U.S. Export-Import Bank: Actions Needed to Promote Competitiveness and International Cooperation
What GAO Found
The United States and other G-7 countries have ECAs that support domestic exports, but Ex-Im differs from other ECAs in several important ways, including its explicit mission to promote domestic employment. The G-7 ECAs range from government agencies to private companies contracted by governments. Most of these ECAs, including Ex-Im, are expected to supplement, not compete with, the private market. Ex-Im offers direct loans, which were increasingly utilized during the recent financial crisis, while European ECAs do not.

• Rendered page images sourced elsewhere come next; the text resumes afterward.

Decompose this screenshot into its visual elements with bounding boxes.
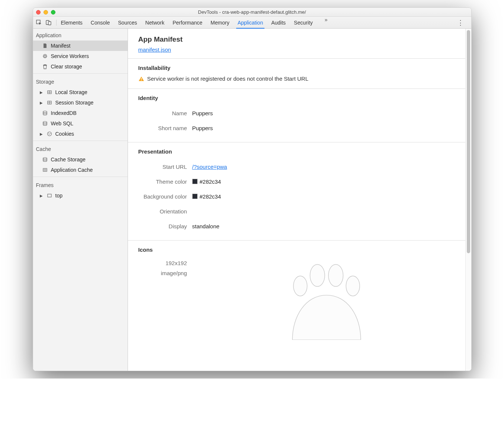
installability-warning: Service worker is not registered or does… <box>138 75 461 82</box>
sidebar-item-clear-storage[interactable]: Clear storage <box>33 61 128 72</box>
sidebar-item-label: top <box>55 193 62 199</box>
tab-network[interactable]: Network <box>145 17 164 28</box>
sidebar-item-label: IndexedDB <box>51 110 77 116</box>
chevron-right-icon: ▶ <box>40 132 44 136</box>
grid-icon <box>46 89 52 95</box>
sidebar-item-label: Web SQL <box>51 120 73 126</box>
chevron-right-icon: ▶ <box>40 90 44 94</box>
bg-color-swatch <box>192 194 198 199</box>
titlebar: DevTools - cra-web-app-manifest-defaut.g… <box>33 8 471 17</box>
sidebar-section-application: Application <box>33 29 128 41</box>
chevron-right-icon: ▶ <box>40 194 44 198</box>
svg-rect-28 <box>48 194 51 197</box>
sidebar-item-websql[interactable]: Web SQL <box>33 118 128 129</box>
tab-sources[interactable]: Sources <box>118 17 137 28</box>
identity-name-value: Puppers <box>192 110 213 116</box>
identity-panel: Identity Name Puppers Short name Puppers <box>128 89 471 142</box>
sidebar-item-label: Session Storage <box>55 100 94 106</box>
tab-audits[interactable]: Audits <box>271 17 286 28</box>
svg-point-24 <box>43 158 47 159</box>
svg-point-31 <box>293 276 307 296</box>
icons-title: Icons <box>138 247 461 253</box>
tab-security[interactable]: Security <box>294 17 313 28</box>
trash-icon <box>42 64 48 70</box>
file-icon <box>42 43 48 49</box>
sidebar-item-manifest[interactable]: Manifest <box>33 41 128 51</box>
svg-point-33 <box>328 264 343 286</box>
orientation-label: Orientation <box>138 208 192 215</box>
warning-icon <box>138 76 144 82</box>
svg-line-11 <box>46 55 46 55</box>
identity-name-label: Name <box>138 110 192 116</box>
sidebar-item-cache-storage[interactable]: Cache Storage <box>33 154 128 165</box>
manifest-link[interactable]: manifest.json <box>138 46 171 53</box>
sidebar-item-label: Service Workers <box>51 53 89 59</box>
warning-text: Service worker is not registered or does… <box>147 75 309 82</box>
sidebar-item-label: Manifest <box>51 43 71 49</box>
svg-point-18 <box>43 111 47 113</box>
sidebar-item-label: Cookies <box>55 131 74 137</box>
tab-application[interactable]: Application <box>238 17 263 28</box>
theme-color-label: Theme color <box>138 178 192 185</box>
tab-elements[interactable]: Elements <box>61 17 83 28</box>
cookie-icon <box>46 131 52 137</box>
sidebar-item-top-frame[interactable]: ▶ top <box>33 190 128 201</box>
grid-icon <box>46 100 52 106</box>
icon-mime: image/png <box>138 268 187 278</box>
sidebar-item-label: Cache Storage <box>51 157 86 162</box>
svg-point-23 <box>49 134 49 135</box>
start-url-link[interactable]: /?source=pwa <box>192 164 227 170</box>
svg-point-21 <box>48 133 49 133</box>
sidebar-section-frames: Frames <box>33 178 128 190</box>
chevron-right-icon: ▶ <box>40 101 44 105</box>
sidebar-item-label: Application Cache <box>51 167 93 173</box>
database-icon <box>42 120 48 126</box>
scrollbar-thumb[interactable] <box>467 30 470 253</box>
vertical-scrollbar[interactable] <box>465 29 471 371</box>
tab-memory[interactable]: Memory <box>211 17 229 28</box>
presentation-title: Presentation <box>138 148 461 155</box>
devtools-tabs: Elements Console Sources Network Perform… <box>61 17 453 28</box>
sidebar-item-session-storage[interactable]: ▶ Session Storage <box>33 97 128 108</box>
gear-icon <box>42 53 48 59</box>
display-value: standalone <box>192 223 219 229</box>
sidebar-item-label: Local Storage <box>55 89 87 95</box>
svg-point-19 <box>43 122 47 123</box>
display-label: Display <box>138 223 192 229</box>
sidebar-section-cache: Cache <box>33 142 128 154</box>
sidebar-item-indexeddb[interactable]: IndexedDB <box>33 108 128 118</box>
icons-panel: Icons 192x192 image/png <box>128 241 471 340</box>
identity-shortname-value: Puppers <box>192 125 213 131</box>
settings-menu-button[interactable]: ⋮ <box>453 19 468 27</box>
page-title: App Manifest <box>128 29 471 46</box>
tab-performance[interactable]: Performance <box>173 17 202 28</box>
identity-shortname-label: Short name <box>138 125 192 131</box>
frame-icon <box>46 193 52 199</box>
svg-line-9 <box>46 57 46 58</box>
devtools-toolbar: Elements Console Sources Network Perform… <box>33 17 471 29</box>
svg-rect-2 <box>48 22 51 25</box>
sidebar-item-cookies[interactable]: ▶ Cookies <box>33 129 128 139</box>
minimize-window-button[interactable] <box>44 10 48 15</box>
svg-point-32 <box>310 264 325 286</box>
svg-rect-30 <box>141 80 142 81</box>
close-window-button[interactable] <box>36 10 41 15</box>
svg-line-8 <box>43 55 44 55</box>
sidebar-item-application-cache[interactable]: Application Cache <box>33 165 128 175</box>
presentation-panel: Presentation Start URL /?source=pwa Them… <box>128 142 471 240</box>
sidebar-item-local-storage[interactable]: ▶ Local Storage <box>33 87 128 97</box>
window-title: DevTools - cra-web-app-manifest-defaut.g… <box>33 9 471 15</box>
start-url-label: Start URL <box>138 164 192 170</box>
devtools-window: DevTools - cra-web-app-manifest-defaut.g… <box>33 7 472 371</box>
sidebar-section-storage: Storage <box>33 75 128 87</box>
sidebar-item-service-workers[interactable]: Service Workers <box>33 51 128 61</box>
inspect-element-icon[interactable] <box>36 20 42 26</box>
icon-meta: 192x192 image/png <box>138 258 192 278</box>
tab-console[interactable]: Console <box>91 17 110 28</box>
manifest-link-row: manifest.json <box>128 46 471 58</box>
toggle-device-toolbar-icon[interactable] <box>46 20 52 26</box>
svg-point-34 <box>346 276 360 296</box>
database-icon <box>42 110 48 116</box>
zoom-window-button[interactable] <box>51 10 55 15</box>
more-tabs-button[interactable]: » <box>321 17 331 28</box>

Ex-Im has specific mandates in areas where other G-7 ECAs have broad directives. Ex-Im has specific mandates to support small business and environmentally beneficial exports, while other ECAs are broadly directed to support such exports. In addition, Ex-Im has other mandates and legal requirements, such as shipping certain exports on U.S.-flagged carriers and conducting economic impact assessments for large transactions, which other G-7 ECAs do not.
Ex-Ims requirements for the level of domestic content in the exports it fully finances are higher and generally less flexible than those of other G-7 ECAs. Ex-Im requires 85 percent domestic content for medium- and long-term transactions to receive full financing, while other ECAs domestic content requirements generally range between zero and 51 percent. Ex-Ims policy on supporting local costs can result in more foreign content support in some transactions. While Ex-Im has modified its method for calculating domestic content, its threshold for receiving full financing for medium- and long-term transactions has not changed since 1987, and the policy and its overall impact on jobs has not been studied systematically. Other ECAs have modified their policies in recent years, citing increasing global content of industrial production. In its charter, Ex-Im is directed to provide financing competitive with that of other ECAs, as well as to support U.S. jobs.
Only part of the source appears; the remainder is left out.